What if my kid doesn’t go to college? Or what if they join the military, get a scholarship, become disabled, start a business, or pass away before they reach their college years?  Good questions.  If you do need to take funds out of a 529 for a non-qualified purpose it is not the end of the world.  Yes, you will need to pay a 10% penalty (only on earnings) on top your income tax rate on the withdrawal, however, that money has grown and compounded tax-free up until this point.  You pay the 10% penalty only on the earnings portion, and the young person receiving the money could be in a 0% or 10% tax bracket, which could make them better off using the 529 even if they don’t go to college.  The saver using the brokerage account would be more tempted to make buys and sells over time and thus the tax drag could be much more than a one time capital gain hit of 15 or 20%.

There are some withdrawal exceptions that can exempt you from the 10% penalty on non-qualified withdrawals, but the earnings are still taxable as income.  Exceptions are: join a U.S. military academy, get a tax-free scholarship, die early, become disabled, received education assistance from employer, or if the qualified education expenses were used to generate the American Opportunity Tax Credit (AOTC) or the Lifetime Learning Tax Credit (LLTC).

Section 529 plans can be used as an estate planning tool.  529 balances are not included in the estate of the contributor.  You can use the annual gift tax exclusion (currently $17,000) or even give 5 years worth of gifting at once ($85,000), though part of that stays in your estate until the 5 years have passed.  Unlike IRAs, 529s have no requirement minimum distribution.

NEW FEATURES – Starting in 2024 you will be allowed to rollover up to $35,000 from a 529 into a ROTH IRA for beneficiary!  You can now withdrawal up to $10,000 per year to pay for K-12th grade education! This truly strengthens the argument for 529s.  Once funds are in a roth, they can be distributed tax-free after the account has been setup for five years.

529 plans are arguably the best way to pay for college and that higher education goal is often top of mind since it usually comes chronologically before you reach the retirement goal.  The only question is why don’t more people take advantage of these tax advantaged savings vehicles? 

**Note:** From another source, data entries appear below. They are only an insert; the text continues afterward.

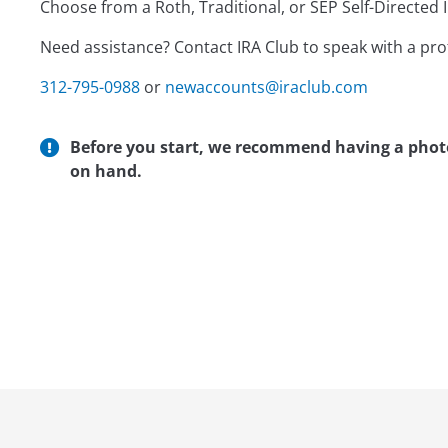
Choose from a Roth, Traditional, or SEP Self-Directed I
Need assistance? Contact IRA Club to speak with a pr
312-795-0988
or
newaccounts@iraclub.com
Before you start, we recommend having a photo 
on hand.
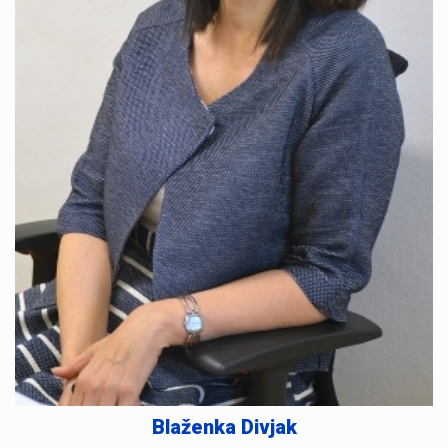
Blaženka Divjak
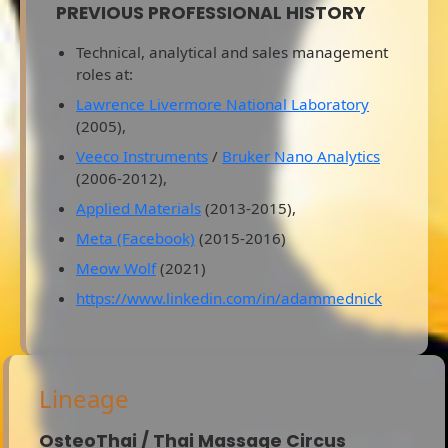
PREVIOUS PROFESSIONAL HISTORY
Technical, analytical and sales management
roles at:
Lawrence Livermore National Laboratory
(2005),
Veeco Instruments
/
Bruker Nano Analytics
(2006-2012),
Applied Materials
(2013-2015),
Meta (Facebook)
(2015-2016)
Meow Wolf
(2021)
https://www.linkedin.com/in/adammednick
Lineage
OsteoThai / Thai Massage Circus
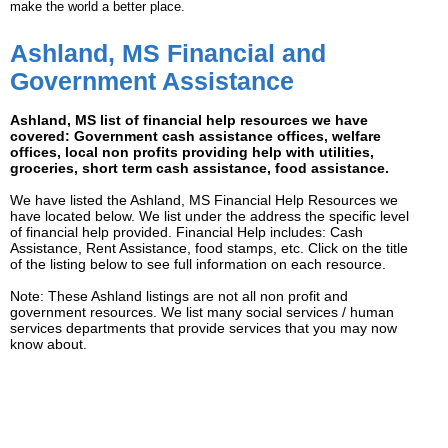
make the world a better place.
Ashland, MS Financial and
Government Assistance
Ashland, MS list of financial help resources we have
covered: Government cash assistance offices, welfare
offices, local non profits providing help with utilities,
groceries, short term cash assistance, food assistance.
We have listed the Ashland, MS Financial Help Resources we
have located below. We list under the address the specific level
of financial help provided. Financial Help includes: Cash
Assistance, Rent Assistance, food stamps, etc. Click on the title
of the listing below to see full information on each resource.
Note: These Ashland listings are not all non profit and
government resources. We list many social services / human
services departments that provide services that you may now
know about.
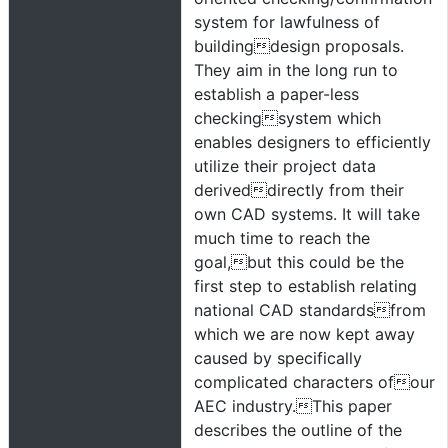
system for lawfulness of
buildingdesign proposals.
They aim in the long run to
establish a paper-less
checkingsystem which
enables designers to efficiently
utilize their project data
deriveddirectly from their
own CAD systems. It will take
much time to reach the
goal,but this could be the
first step to establish relating
national CAD standardsfrom
which we are now kept away
caused by specifically
complicated characters ofour
AEC industry.This paper
describes the outline of the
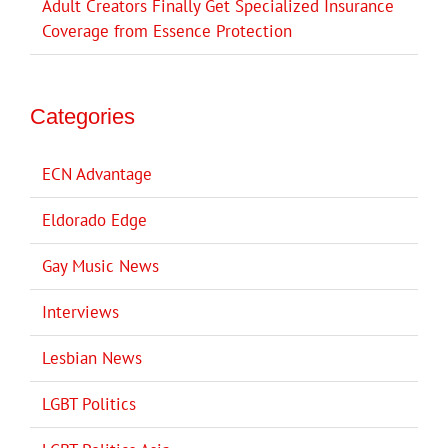
Adult Creators Finally Get Specialized Insurance
Coverage from Essence Protection
Categories
ECN Advantage
Eldorado Edge
Gay Music News
Interviews
Lesbian News
LGBT Politics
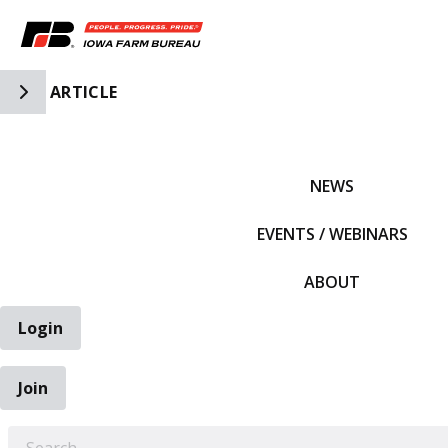
Toggle Side Navigation
ARTICLE
IFBF HOME
NEWS
EVENTS / WEBINARS
ABOUT
Login
Join
EARCH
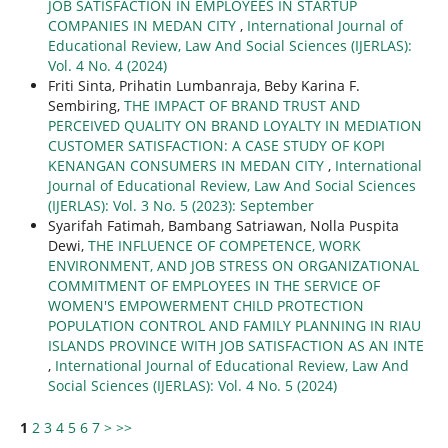
JOB SATISFACTION IN EMPLOYEES IN STARTUP
COMPANIES IN MEDAN CITY
,
International Journal of
Educational Review, Law And Social Sciences (IJERLAS):
Vol. 4 No. 4 (2024)
Friti Sinta, Prihatin Lumbanraja, Beby Karina F.
Sembiring,
THE IMPACT OF BRAND TRUST AND
PERCEIVED QUALITY ON BRAND LOYALTY IN MEDIATION
CUSTOMER SATISFACTION: A CASE STUDY OF KOPI
KENANGAN CONSUMERS IN MEDAN CITY
,
International
Journal of Educational Review, Law And Social Sciences
(IJERLAS): Vol. 3 No. 5 (2023): September
Syarifah Fatimah, Bambang Satriawan, Nolla Puspita
Dewi,
THE INFLUENCE OF COMPETENCE, WORK
ENVIRONMENT, AND JOB STRESS ON ORGANIZATIONAL
COMMITMENT OF EMPLOYEES IN THE SERVICE OF
WOMEN'S EMPOWERMENT CHILD PROTECTION
POPULATION CONTROL AND FAMILY PLANNING IN RIAU
ISLANDS PROVINCE WITH JOB SATISFACTION AS AN INTE
,
International Journal of Educational Review, Law And
Social Sciences (IJERLAS): Vol. 4 No. 5 (2024)
1
2
3
4
5
6
7
>
>>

Prior to investing in a 529 Plan investors should consider whether the investor's or designated beneficiary's home state offers any state tax or other state benefits such as financial aid, scholarship funds, and protection from creditors that are only available for investments in such state's qualified tuition program. Withdrawals used for qualified expenses are federally tax free. Tax treatment at the state level may vary. Please consult with your tax advisor before investing.